Gates Foundation CEO Mark Suzman said many countries’ ability to tackle the SDGs was constrained by debt. “This is not just an African problem: we have well over 50 countries spending more on debt servicing than they do on health,” he said at the Gates Foundation’s annual Goalkeepers event in New York, which celebrates individuals working on the SDGs.
Earlier in 2023 the Gates Foundation released proposals for reforming development finance, including debt restructuring and increasing the scale of lending at concessional international development association rates.
Kenyan president William Ruto said the international financial architecture crafted in 1945 was no longer fit for purpose.
“Are we saying in the 21st century that we cannot figure out another [way] that is sensitive to the current situation — where we have the vagaries of climate (change), challenges of development, and many countries are in huge debt? I say we can figure out a different financial architecture that serves the purpose of our moment,” he said. Ten countries were in debt distress and another 52 were at risk of debt distress, he said.
Mavis Owusu-Gyamfi, executive vice-president of the African Centre for Economic Transformation, said Africa needed more concessional financing, and a debt framework “with fair interest rates and the ability to restructure and pause [repayments]”.
“We also need rich countries to release assets they are sitting on and not utilising, and put them through the African Development Bank,” she said.

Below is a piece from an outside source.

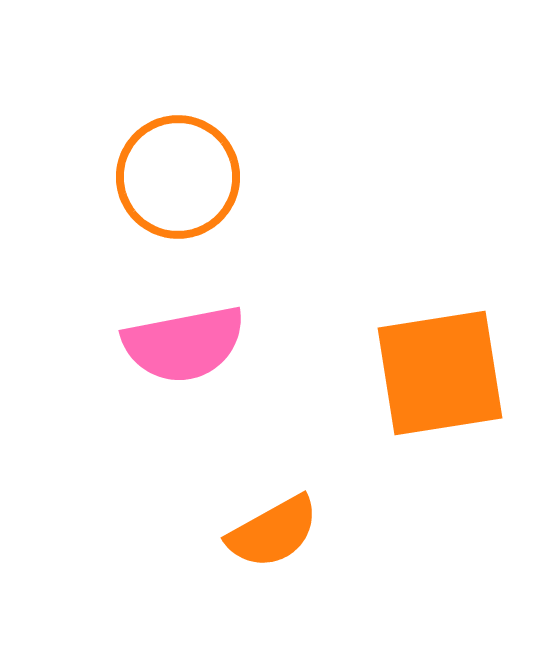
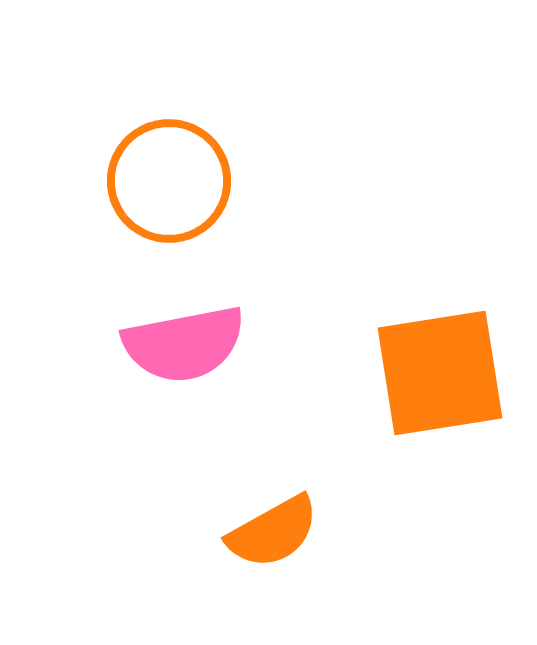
orange circle: moved 9 px left, 4 px down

Earlier this week, the Gates Foundation announced $200m in commitments for tackling the reversal in progress towards the SDGs for reducing maternal and child mortality. It follows the release on September 12 of the Goalkeepers report, which identified a series of cheap and simple innovations that could save the lives of 2-million mothers and babies in low- and middle-income countries by 2030, and help get the world back on track to meet the SDGs for maternal and child mortality.

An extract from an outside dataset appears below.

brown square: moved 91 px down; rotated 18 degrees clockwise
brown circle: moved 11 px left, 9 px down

These interventions include the provision of antibiotics during labour to prevent post-partum infection; using a specially designed drape to measure blood loss during and after labour; and preventing anaemia with a one-off infusion instead of a six-month course of iron pills. Innovations for protecting babies include portable ultrasound devices and giving pre-term babies a probiotic supplement.
Suzman said he was “hopeful and cautiously confident” that the US Congress would reaffirm its support for President’s Emergency Plan for Aids Relief (Pepfar) and re-authorise funding despite anti-abortion groups lobbying against its renewal.
Pepfar has historically had bipartisan support, but the renewal of its next five-year term has been delayed by Republican politicians demanding that re-authorisation be linked to new abortion-related restrictions. These include a prohibition on Pepfar providing funds to organisations that provide or make referrals to abortion service, or even just provide information about termination of pregnancy using funds from other sources.
Bill Gates said Pepfar had saved “tens of millions” of lives, by providing HIV prevention, testing and treatment in high-burden countries. “The idea that progress would not continue is quite scary. We don’t have a cure: if people do not get their medications they will have active Aids and will not survive,” he said.
Disclaimer: Kahn's attendance of the Goalkeepers event was sponsored by the Gates Foundation.